I wake and the room is so dark that at first I cannot remember where I am. I get my bathrobe off of the end of the bed, drape it around my shoulders and go to the window. From there, I can see Moon Lake, a smooth green oval, the reflections from the lights on the pier so clear and so sharp that I think that the real light is coming from beneath the water. The sky is dark gray and misty; it would blend into the dark green of the water and form a perfect rim, that infinite edge of the world if it weren't for the line of spindly pine trees holding it back. I run my fingertip along the pane, up and down, the erratic pattern of the trees against the sky, and it frightens me but I can't stop, not until I have traced it, drawn that fine line that separates the two, connects the two. It is the gray that frightens me, that gradual gray blend that separates night from day and yet, the skies of dawn and dusk are so similar that I am confused, uncertain of what is about to happen, uncertain if I am seeing the beginning or the ending of day. My tongue will not work, my hand will not move from the glass. Then I remember that I sleep at night now, I remember the time, and the fear dissolves
in a laugh of relief. I laugh and my hand moves from the window. I laugh because night is almost over. I go into the kitchen, fill the copper kettle, place it on the eye of the stove, put instant coffee in my mug, and then there is nothing, a nothing that I am not even aware of until I am awakened by a shrill hiss, a sudden alarm that sends me, disoriented, into the kitchen where I find the fire-red eye glaring from beneath the empty kettle.

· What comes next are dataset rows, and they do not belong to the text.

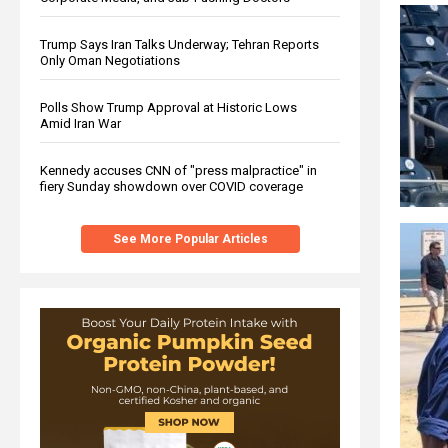
Trump Says Iran Talks Underway; Tehran Reports
Only Oman Negotiations
Polls Show Trump Approval at Historic Lows
Amid Iran War
Kennedy accuses CNN of "press malpractice" in
fiery Sunday showdown over COVID coverage
See More Popular Articles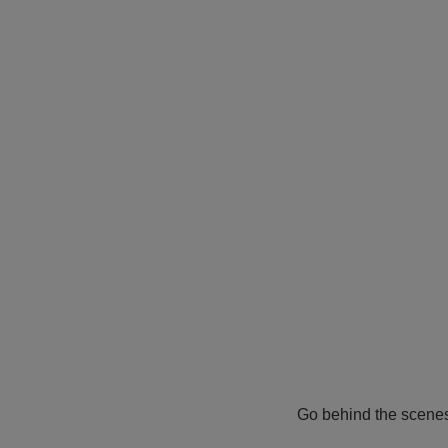
Go behind the scene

It was only a dream that has prompted me to look back, a dream that like those of the past seemed to slip into reality and I am without knowledge as to when it became real, unaware of the point at which I stopped watching myself and began going through the motions; the questions alone bringing with them that dull sense of dread, the sudden panic of waking. But, I am not there anymore. I am not a child sitting in the bathroom; I am not a college freshman sitting in a shower stall. I am Joslyn Marie Spencer, age twenty-three, spending the summer at Moon Lake, standing in my kitchen with a blackened copper kettle, wondering what to use to boil my water.

When I look back, it seems to me that those last few days of my freshman year when I cut my hair to the scalp and ran around eating dry cereal lasted forever. It's always springtime and there is always that fresh smell of everything thawing, warming. There is always a clear sharp picture as though every day was sharp blue and cloudless, as though the big dorm windows were always thrown open with the smell of near summer sifting through the screens. And it wasn't that way, not always. In the
three years to follow, there were long dark winters and rainy nights, occasional nightmares that threw me into the day before I was ready. And yet, glancing back, there is a slow motioned moment when I don't see any of that, as though everything was resolved in those last days. Perhaps several years from now, I will look back and see things more clearly, but for now, I'd rather accept it as a resolution. It is like Pascal's Wager where it is better to believe that there IS a God, since it can't be proven otherwise, so that if indeed it's true, then you would reap all benefits of the afterlife, than to believe that there ISN'T a God and take the chance of going to hell. For now, I would rather accept it all. For now, I choose to believe that life is like a cardiogram where you must always be moving up and down, back and forth, past and future, briefly touching down in the present, coming some distance before a pattern emerges. If you get stuck on any level and stay on the straight and narrow, if your beep beep turns into a low droning monotone and does not veer from that steady gray, then you are a dead duck, so I must look quickly back and wonder where all of the faceless people are, wonder if that pubic hair is still clinging to that shower stall, if there's a young girl sitting there right now, staring up at it, thinking that she is the only person who has ever seen it. But then I must touch down, work a little while on an overdue paper that I am doing for a graduate course, tracing back the witty sayings of the sixteenth century. Then I can look to the future for a brief while; I can think to myself that one day I will really fall in love, that Pat Reeves or someone very much like
him will suddenly appear at my door, take me to the movies, tell me about their childhood. I could be anywhere when it happens; I could be here, in this rented house at Moon Lake.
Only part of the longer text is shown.